Tony Avramtchev had warned us the fishing would be tough at the end of August. But tradition is tradition, and it was the only mutually open time for our sixth annual fishing trip to Quebec’s La Réserve Beauchêne (see “Rebranding Beauchêne,” at bottom). That meant the trip would go ahead, tough bite or not. Besides, who isn’t up for an angling challenge? And so Tony, Beauchêne’s general manager, booked us in for August 28 to 31 at the Birch Lake outpost cabin, our group’s favourite destination.
Our group? For starters, there’s me and my neighbour Pat Trudell and former neighbour Jon Baker, both of whom were already avid anglers when we first met some 12 years ago. We are the original crew, having made our first foray to the Birch outpost in 2011. The following year, Pat’s brother Randy joined us, but from 2013 onward, the fourth member of our crew has been another long-time fishing pal, Billy Shields.

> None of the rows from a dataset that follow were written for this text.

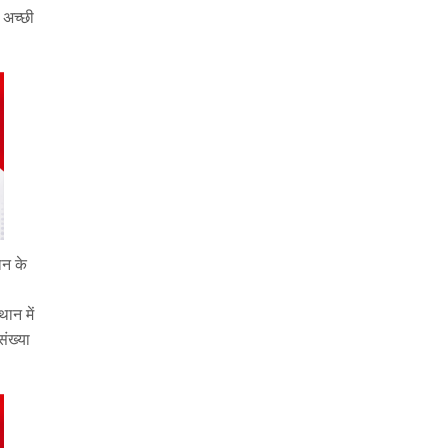
 अच्छी
ान के
थान में
ंख्या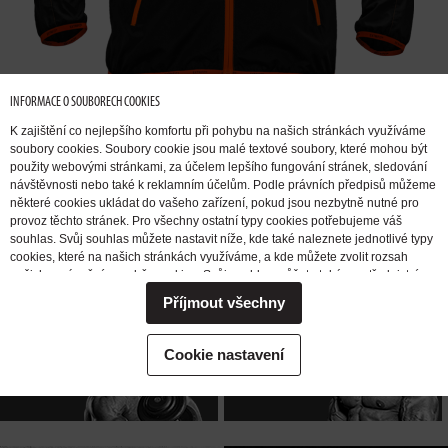
INFORMACE O SOUBORECH COOKIES
K zajištění co nejlepšího komfortu při pohybu na našich stránkách využíváme
soubory cookies. Soubory cookie jsou malé textové soubory, které mohou být
použity webovými stránkami, za účelem lepšího fungování stránek, sledování
návštěvnosti nebo také k reklamním účelům. Podle právních předpisů můžeme
některé cookies ukládat do vašeho zařízení, pokud jsou nezbytně nutné pro
provoz těchto stránek. Pro všechny ostatní typy cookies potřebujeme váš
CHCI
PŘIBRAT
CHCI SE
souhlas. Svůj souhlas můžete nastavit níže, kde také naleznete jednotlivé typy
SVALOVOU
ZBAVIT TUKU
cookies, které na našich stránkách využíváme, a kde můžete zvolit rozsah
našich oprávnění pro sběr cookies. Svůj souhlas můžete také prostřednictvím
HMOTU
změny vybrané varianty kdykoli změnit nebo zrušit. Pokud byste nás
Příjmout všechny
potřebovali ohledně výkonu vašich práv v souvislosti se zpracováním cookies
kontaktovat, obraťte se prosím na e-mailovou adresu extrifit@extrifit.com.
Podrobné informace k souborům cookies a více o tom, kdo jsme a jak
CHCI
CHCI
NABUDIT
Cookie nastavení
zpracováváme vaše osobní údaje můžete najít v naší
Informaci o zpracování
ZVÝŠIT SÍLU
DO TRÉNINKU
osobních údajů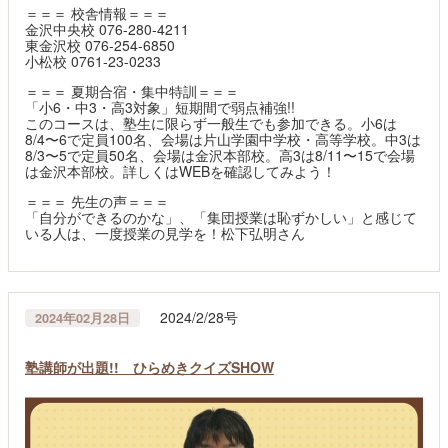
＝＝＝ 校舎情報＝＝＝
金沢中央校 076-280-4211
東金沢校 076-254-6850
小松校 0761-23-0233
＝＝＝ 夏期合宿・集中特訓＝＝＝
「小6・中3・高3対象」短期間で弱点補強!!
このコースは、塾生に限らず一般生でも参加できる。小6は
8/4〜6で定員100名、会場は片山学園中学校・高等学校。中3は
8/3〜5で定員50名、会場は金沢本部校。高3は8/11〜15で会場
は金沢本部校。詳しくはWEBを確認してみよう！
＝＝＝ 先生の声＝＝＝
「自分ができるのかな」、「集団授業は恥ずかしい」と感じて
いる人は、一度授業の見学を！松下弘明さん
2024/2/28号
2024年02月28日
塾講師が出題!! ひらめきクイズSHOW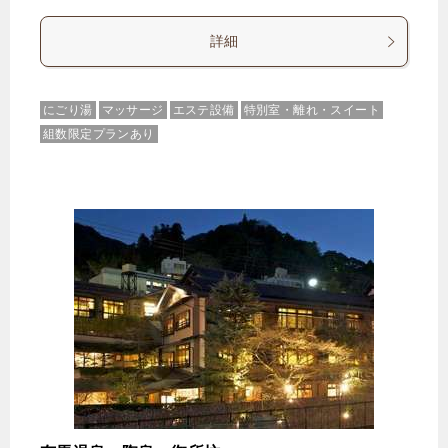
詳細
にごり湯
マッサージ
エステ設備
特別室・離れ・スイート
組数限定プランあり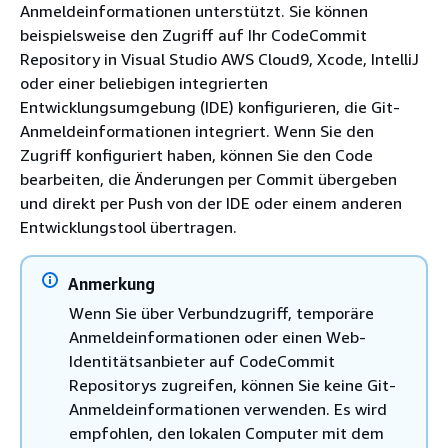
Anmeldeinformationen unterstützt. Sie können
beispielsweise den Zugriff auf Ihr CodeCommit
Repository in Visual Studio AWS Cloud9, Xcode, IntelliJ
oder einer beliebigen integrierten
Entwicklungsumgebung (IDE) konfigurieren, die Git-
Anmeldeinformationen integriert. Wenn Sie den
Zugriff konfiguriert haben, können Sie den Code
bearbeiten, die Änderungen per Commit übergeben
und direkt per Push von der IDE oder einem anderen
Entwicklungstool übertragen.
Anmerkung
Wenn Sie über Verbundzugriff, temporäre
Anmeldeinformationen oder einen Web-
Identitätsanbieter auf CodeCommit
Repositorys zugreifen, können Sie keine Git-
Anmeldeinformationen verwenden. Es wird
empfohlen, den lokalen Computer mit dem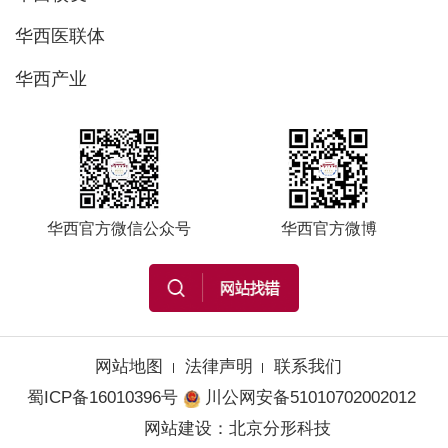
华西医联体
华西产业
华西官方微信公众号
华西官方微博
网站地图
法律声明
联系我们
蜀ICP备16010396号
川公网安备51010702002012
网站建设
：
北京分形科技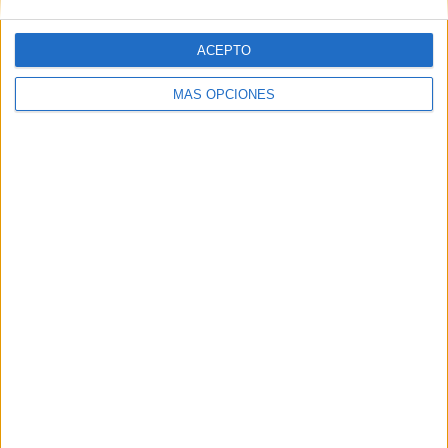
ACEPTO
Web
MÁS OPCIONES
Buscar
Buscar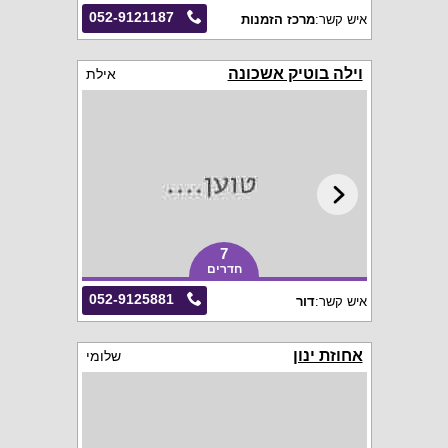
052-9121187
איש קשר:
מרכז הזמנות
וילה בוטיק אשכונה
אילת
7
חדרים
052-9125881
איש קשר:
דור
אחוזת ינון
שלומי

On Billy’s first trip, we changed things up and stayed in the small cabin on Foley Island on Lac Beauchêne, the reserve’s namesake water and a far bigger lake than Birch. Unfortunately, that visit coincided with the autumnal equinox and the smallmouth bass, our target quarry, were on the move and challenging to find. We knew what to expect, therefore, when the Beauchêne bite got tough, so we were determined to prove Tony wrong on this latest visit.
Admittedly, the first afternoon on Birch Lake did prove to be tough, but things picked up on day two out on Petite Beauchêne, a neighbouring lake we had booked for the day. The bass were on, hitting everything from cranks to drop-shot rigs; Jon even picked up a couple of incidental pike and a walleye for good measure.
Pat and Billy preferred to stay on Birch, as did Jon and I on our third and last day of fishing, owing to the threatening skies. By the end of that final day, however, we had Birch’s bass completely dialled in, and I can’t tell you how many feisty two- to four-pounders I caught and released off the drop-shot. These are strong, dark, wild fish and, judging by how they react on the end of the line, they’re not used to getting caught. They are truly wilderness fish.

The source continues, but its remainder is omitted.